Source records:
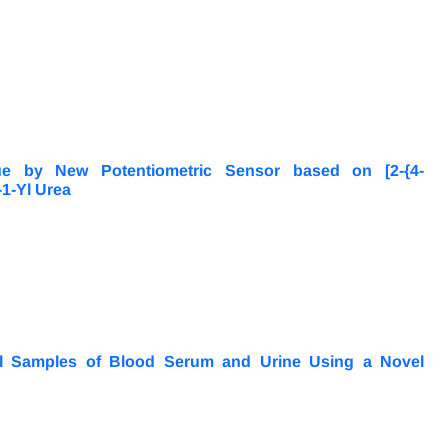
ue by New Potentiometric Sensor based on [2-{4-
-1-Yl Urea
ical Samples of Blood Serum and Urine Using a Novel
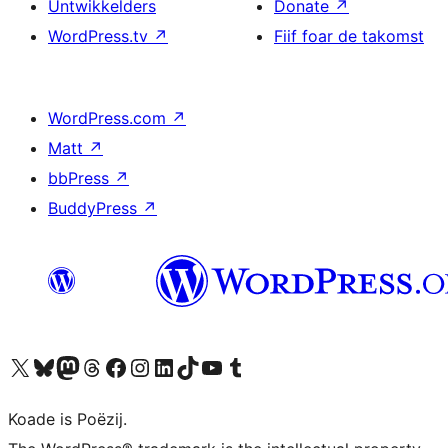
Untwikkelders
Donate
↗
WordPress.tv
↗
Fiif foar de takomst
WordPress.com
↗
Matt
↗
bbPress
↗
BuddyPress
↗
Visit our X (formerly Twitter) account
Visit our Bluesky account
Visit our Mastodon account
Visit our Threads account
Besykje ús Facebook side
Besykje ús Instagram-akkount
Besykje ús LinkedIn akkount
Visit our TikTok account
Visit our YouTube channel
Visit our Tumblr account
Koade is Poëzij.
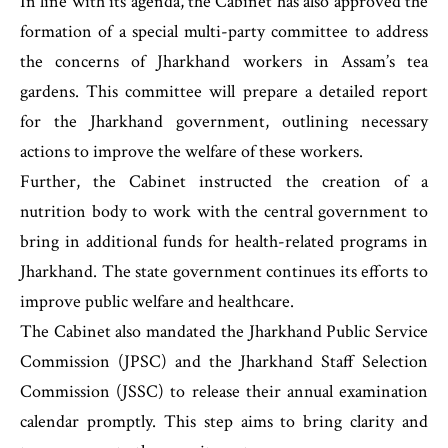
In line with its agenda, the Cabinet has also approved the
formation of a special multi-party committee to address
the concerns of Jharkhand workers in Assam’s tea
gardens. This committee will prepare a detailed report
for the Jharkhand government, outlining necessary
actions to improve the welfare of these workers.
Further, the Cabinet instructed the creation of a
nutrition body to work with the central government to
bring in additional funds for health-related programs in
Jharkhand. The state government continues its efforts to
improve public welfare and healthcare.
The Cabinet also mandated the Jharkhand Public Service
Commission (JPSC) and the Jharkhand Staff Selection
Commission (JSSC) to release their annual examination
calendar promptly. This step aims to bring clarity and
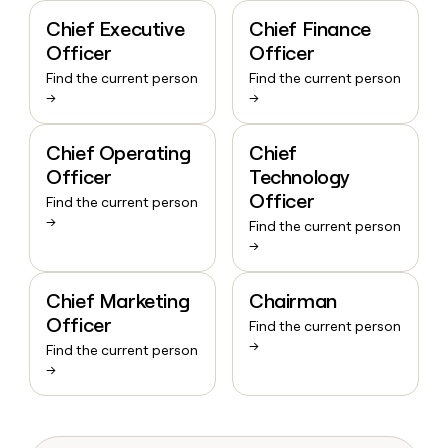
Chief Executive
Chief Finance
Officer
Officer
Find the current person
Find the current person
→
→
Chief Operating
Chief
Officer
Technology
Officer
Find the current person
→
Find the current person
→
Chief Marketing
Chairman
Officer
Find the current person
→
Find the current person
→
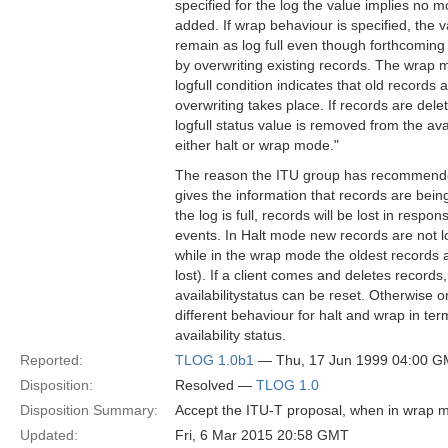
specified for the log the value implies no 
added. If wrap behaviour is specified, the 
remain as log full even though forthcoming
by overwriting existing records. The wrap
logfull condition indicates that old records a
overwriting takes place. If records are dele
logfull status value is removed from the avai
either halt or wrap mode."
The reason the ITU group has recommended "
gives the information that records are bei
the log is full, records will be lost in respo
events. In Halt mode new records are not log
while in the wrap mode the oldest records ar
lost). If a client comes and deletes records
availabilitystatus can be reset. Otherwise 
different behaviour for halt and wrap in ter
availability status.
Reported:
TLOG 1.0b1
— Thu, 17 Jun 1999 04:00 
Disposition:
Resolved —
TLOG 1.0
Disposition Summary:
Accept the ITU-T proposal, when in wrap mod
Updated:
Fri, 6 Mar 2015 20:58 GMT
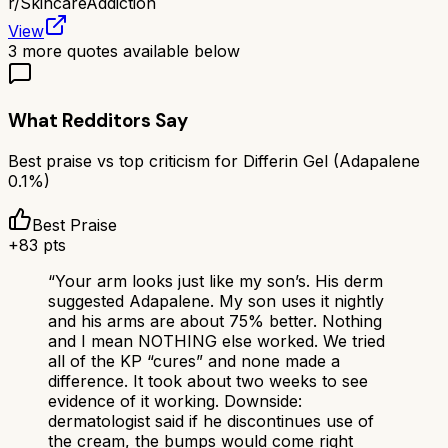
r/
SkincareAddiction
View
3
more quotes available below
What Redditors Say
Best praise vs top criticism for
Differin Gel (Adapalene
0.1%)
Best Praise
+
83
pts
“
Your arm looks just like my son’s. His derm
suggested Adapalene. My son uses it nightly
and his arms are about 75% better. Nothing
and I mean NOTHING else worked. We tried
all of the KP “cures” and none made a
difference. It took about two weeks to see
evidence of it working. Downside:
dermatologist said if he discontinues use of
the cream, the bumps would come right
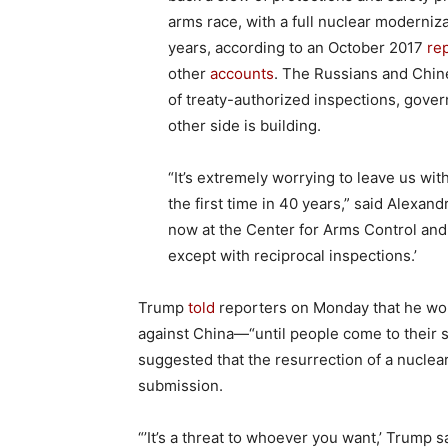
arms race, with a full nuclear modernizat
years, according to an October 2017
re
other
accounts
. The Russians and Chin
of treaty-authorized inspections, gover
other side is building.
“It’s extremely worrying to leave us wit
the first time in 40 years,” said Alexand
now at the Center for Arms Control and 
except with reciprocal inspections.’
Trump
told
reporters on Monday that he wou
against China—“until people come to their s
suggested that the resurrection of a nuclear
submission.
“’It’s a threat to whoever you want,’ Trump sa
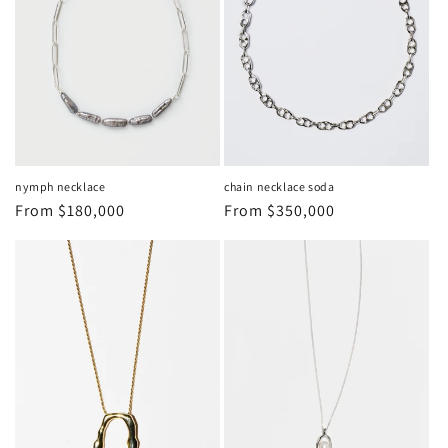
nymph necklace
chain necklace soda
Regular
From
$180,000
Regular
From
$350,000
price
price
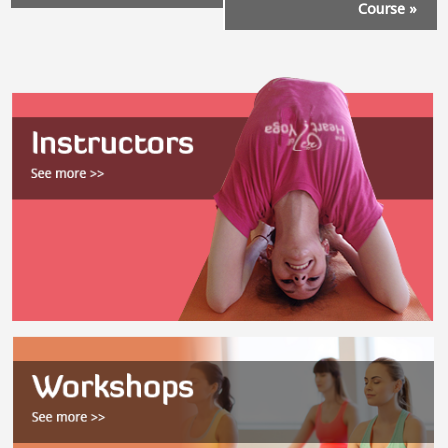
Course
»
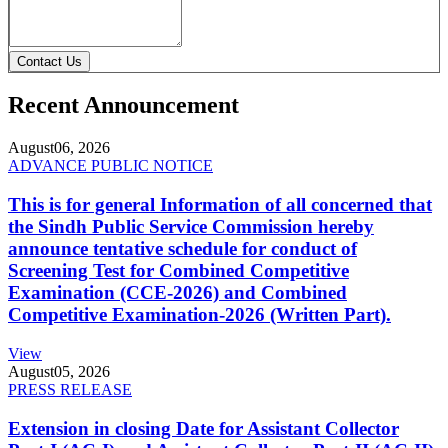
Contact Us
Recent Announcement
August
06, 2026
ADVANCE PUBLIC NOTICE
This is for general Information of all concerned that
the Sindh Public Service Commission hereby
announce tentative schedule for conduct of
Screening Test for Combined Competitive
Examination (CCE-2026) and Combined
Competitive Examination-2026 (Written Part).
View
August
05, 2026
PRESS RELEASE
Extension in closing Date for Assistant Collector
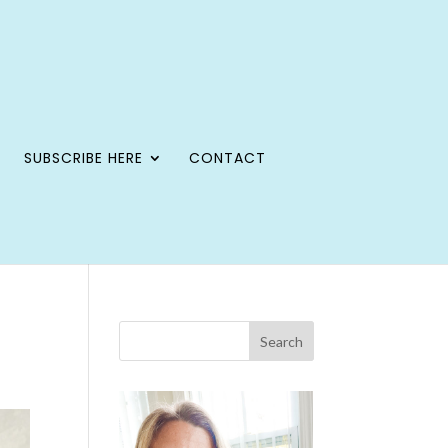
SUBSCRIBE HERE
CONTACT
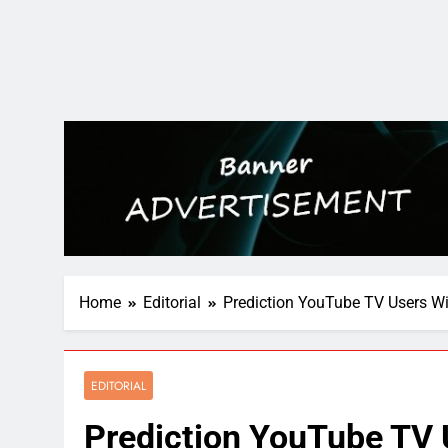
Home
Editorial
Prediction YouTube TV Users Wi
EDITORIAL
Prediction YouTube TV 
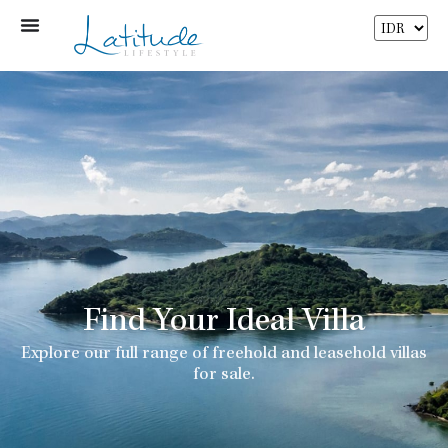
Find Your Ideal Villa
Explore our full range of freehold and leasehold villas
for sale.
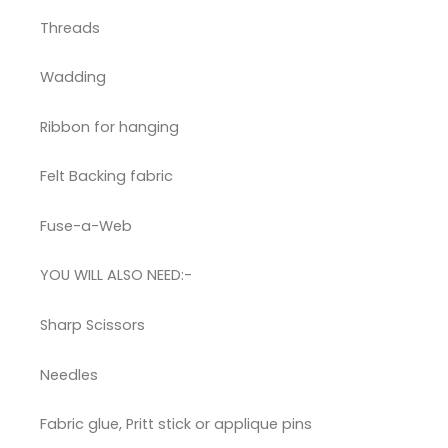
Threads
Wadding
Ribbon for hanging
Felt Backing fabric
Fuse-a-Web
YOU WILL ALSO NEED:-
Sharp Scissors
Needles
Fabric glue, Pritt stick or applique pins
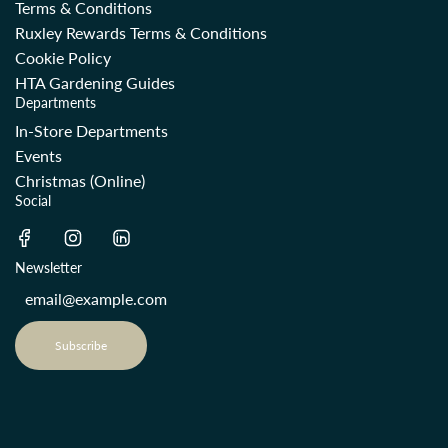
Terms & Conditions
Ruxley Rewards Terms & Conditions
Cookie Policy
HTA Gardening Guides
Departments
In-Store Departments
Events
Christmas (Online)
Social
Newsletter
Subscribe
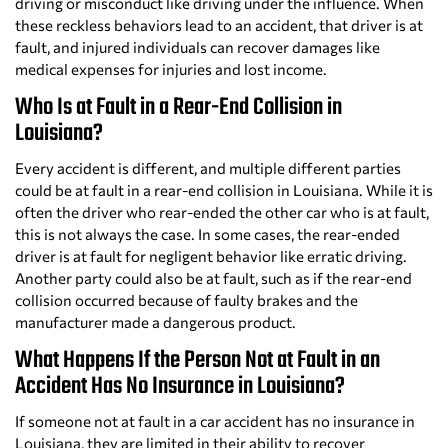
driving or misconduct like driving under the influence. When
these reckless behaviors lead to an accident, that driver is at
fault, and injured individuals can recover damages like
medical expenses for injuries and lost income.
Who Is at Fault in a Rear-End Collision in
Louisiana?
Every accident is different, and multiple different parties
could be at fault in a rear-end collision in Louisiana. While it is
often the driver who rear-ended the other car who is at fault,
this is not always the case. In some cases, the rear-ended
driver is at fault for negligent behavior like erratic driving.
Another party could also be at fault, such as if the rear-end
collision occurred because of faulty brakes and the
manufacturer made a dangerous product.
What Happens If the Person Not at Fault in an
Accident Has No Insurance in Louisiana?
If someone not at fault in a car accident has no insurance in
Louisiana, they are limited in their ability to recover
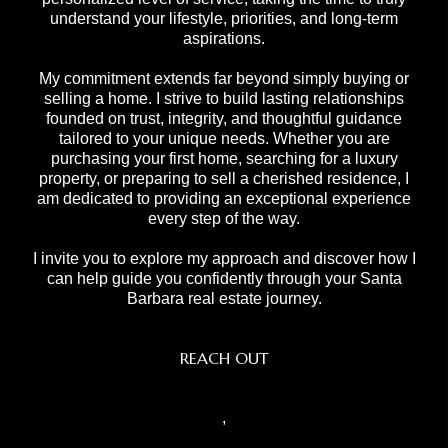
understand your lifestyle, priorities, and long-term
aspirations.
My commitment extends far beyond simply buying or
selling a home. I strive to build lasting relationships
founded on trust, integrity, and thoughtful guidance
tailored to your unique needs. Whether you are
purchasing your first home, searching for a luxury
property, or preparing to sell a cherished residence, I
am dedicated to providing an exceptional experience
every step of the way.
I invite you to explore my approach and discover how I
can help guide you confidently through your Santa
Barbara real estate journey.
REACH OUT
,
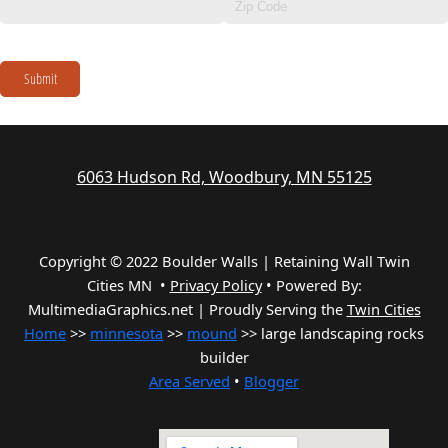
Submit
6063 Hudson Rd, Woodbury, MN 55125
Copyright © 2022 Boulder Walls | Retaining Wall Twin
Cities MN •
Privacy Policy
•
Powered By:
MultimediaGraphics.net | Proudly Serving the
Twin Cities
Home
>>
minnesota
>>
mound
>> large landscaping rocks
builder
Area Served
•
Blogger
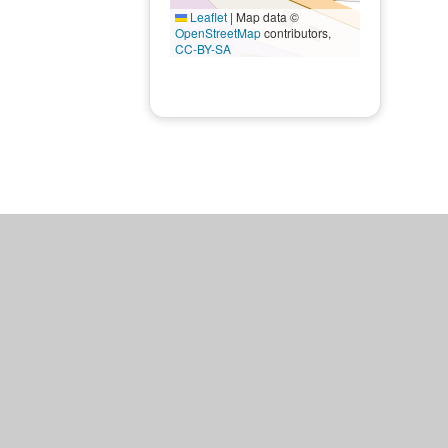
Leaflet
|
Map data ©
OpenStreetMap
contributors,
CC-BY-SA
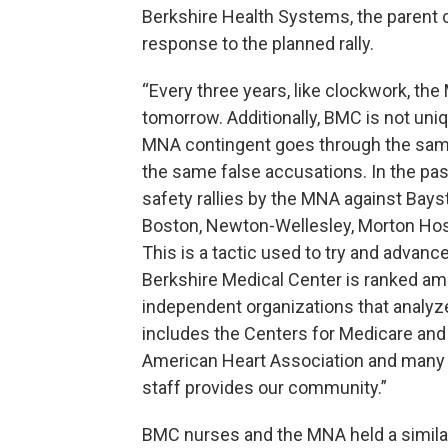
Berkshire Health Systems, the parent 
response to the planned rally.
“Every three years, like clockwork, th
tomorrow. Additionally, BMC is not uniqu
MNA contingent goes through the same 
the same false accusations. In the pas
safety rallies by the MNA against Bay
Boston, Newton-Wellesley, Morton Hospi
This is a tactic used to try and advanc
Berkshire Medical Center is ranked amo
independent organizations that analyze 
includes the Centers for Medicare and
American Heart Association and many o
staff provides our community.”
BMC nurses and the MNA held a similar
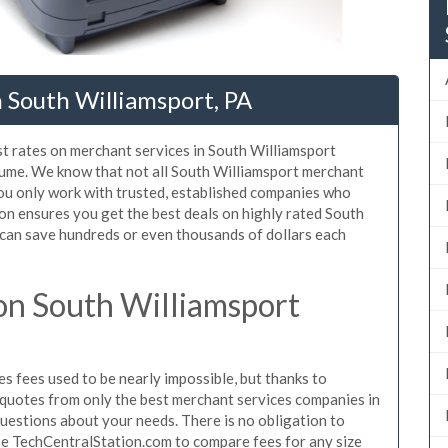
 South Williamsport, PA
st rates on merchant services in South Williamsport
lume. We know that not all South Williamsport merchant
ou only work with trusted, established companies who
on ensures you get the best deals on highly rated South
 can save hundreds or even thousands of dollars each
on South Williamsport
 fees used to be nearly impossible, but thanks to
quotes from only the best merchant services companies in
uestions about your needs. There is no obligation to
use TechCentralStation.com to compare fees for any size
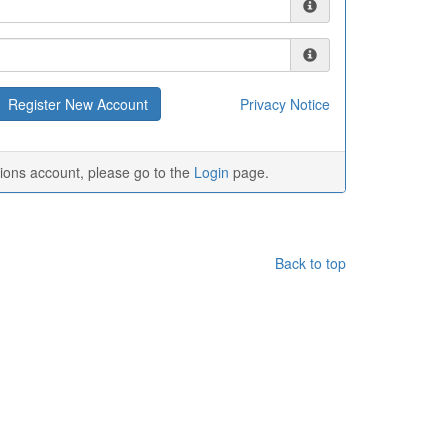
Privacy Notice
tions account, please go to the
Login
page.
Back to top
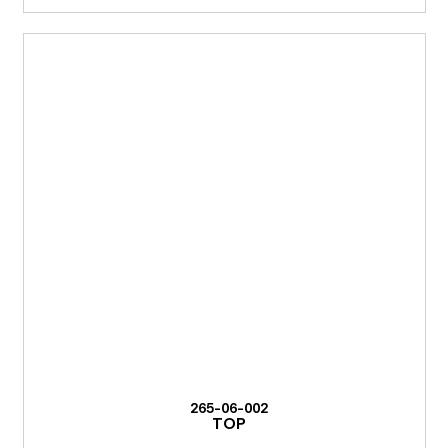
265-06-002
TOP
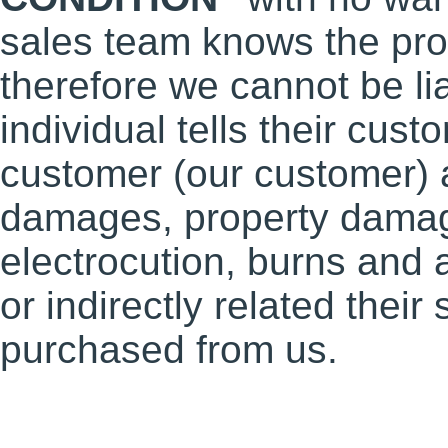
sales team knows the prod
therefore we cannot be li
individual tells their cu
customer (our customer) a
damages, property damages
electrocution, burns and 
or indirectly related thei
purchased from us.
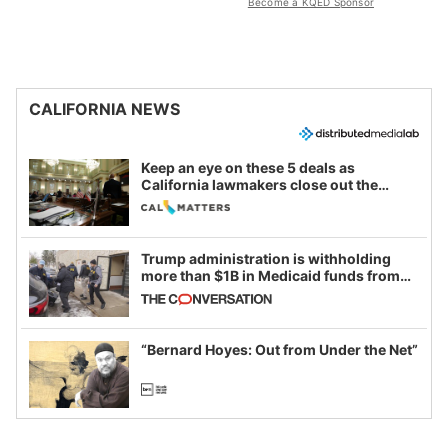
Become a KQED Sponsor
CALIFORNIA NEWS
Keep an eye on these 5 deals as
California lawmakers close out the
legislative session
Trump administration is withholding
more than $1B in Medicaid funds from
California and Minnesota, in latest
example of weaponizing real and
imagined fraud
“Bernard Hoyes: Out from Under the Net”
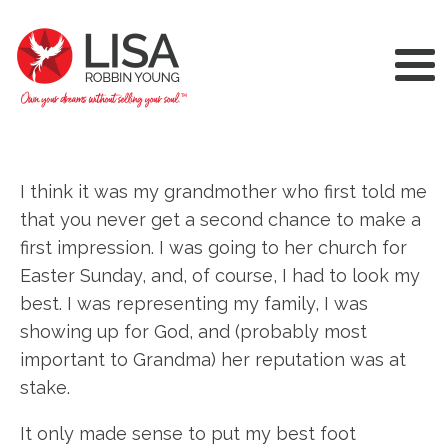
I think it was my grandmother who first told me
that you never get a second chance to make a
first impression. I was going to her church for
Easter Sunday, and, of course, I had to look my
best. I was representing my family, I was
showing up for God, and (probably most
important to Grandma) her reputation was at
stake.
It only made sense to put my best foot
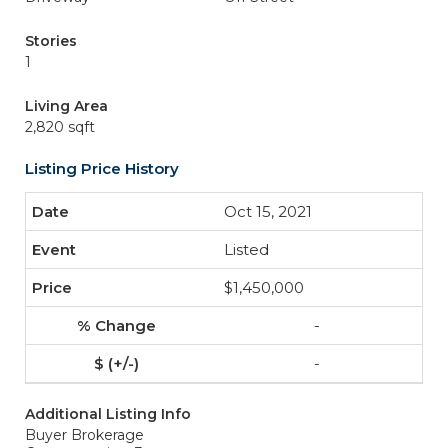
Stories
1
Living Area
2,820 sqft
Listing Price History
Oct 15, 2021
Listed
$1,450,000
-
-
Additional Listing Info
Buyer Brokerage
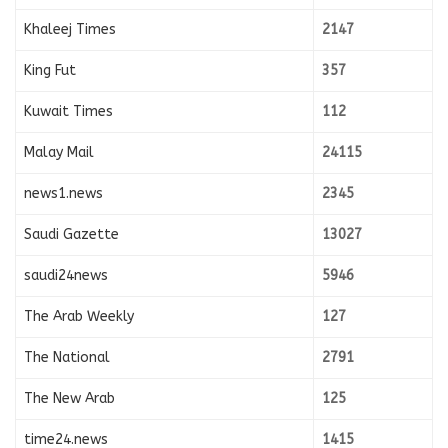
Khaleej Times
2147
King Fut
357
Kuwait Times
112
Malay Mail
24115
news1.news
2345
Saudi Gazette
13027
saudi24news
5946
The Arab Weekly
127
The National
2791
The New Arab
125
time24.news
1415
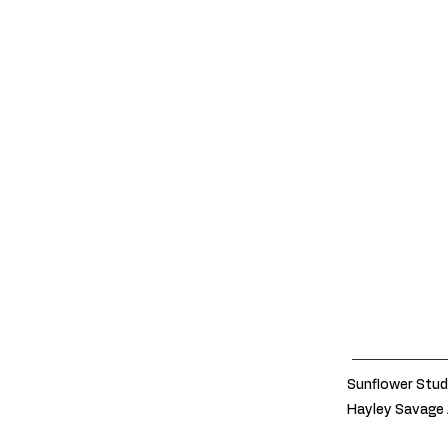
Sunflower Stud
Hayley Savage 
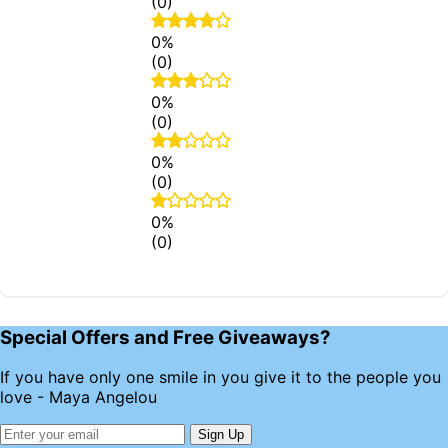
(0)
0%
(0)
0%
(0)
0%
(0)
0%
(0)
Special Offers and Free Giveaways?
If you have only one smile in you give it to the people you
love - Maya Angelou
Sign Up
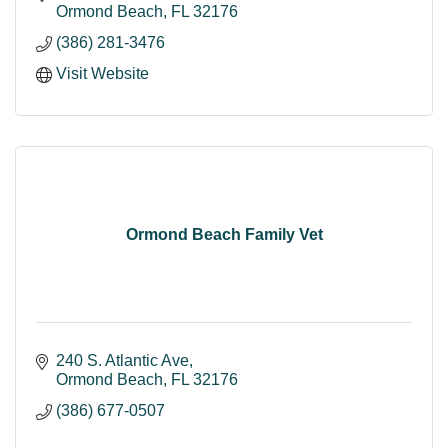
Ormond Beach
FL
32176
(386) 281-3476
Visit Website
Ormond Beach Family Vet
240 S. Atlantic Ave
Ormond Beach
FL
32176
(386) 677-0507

#### Task prompt:
Begin with the line containing "Listing Price History" and end with the last line of the entries above. Copy those lines exactly, both ends included, and drop every picture.

#### Your solution:
Listing Price History
Oct 15, 2021
Listed
$1,450,000
-
-
Additional Listing Info
Buyer Brokerage
Khaleej Times
2147
King Fut
357
Kuwait Times
112
Malay Mail
24115
news1.news
2345
Saudi Gazette
13027
saudi24news
5946
The Arab Weekly
127
The National
2791
The New Arab
125
time24.news
1415
Sunflower Stud
Hayley Savage 
(0)
0%
(0)
0%
(0)
0%
(0)
0%
(0)
Special Offers and Free Giveaways?
If you have only one smile in you give it to the people you
love - Maya Angelou
Sign Up
Ormond Beach
FL
32176
(386) 281-3476
Visit Website
Ormond Beach Family Vet
240 S. Atlantic Ave
Ormond Beach
FL
32176
(386) 677-0507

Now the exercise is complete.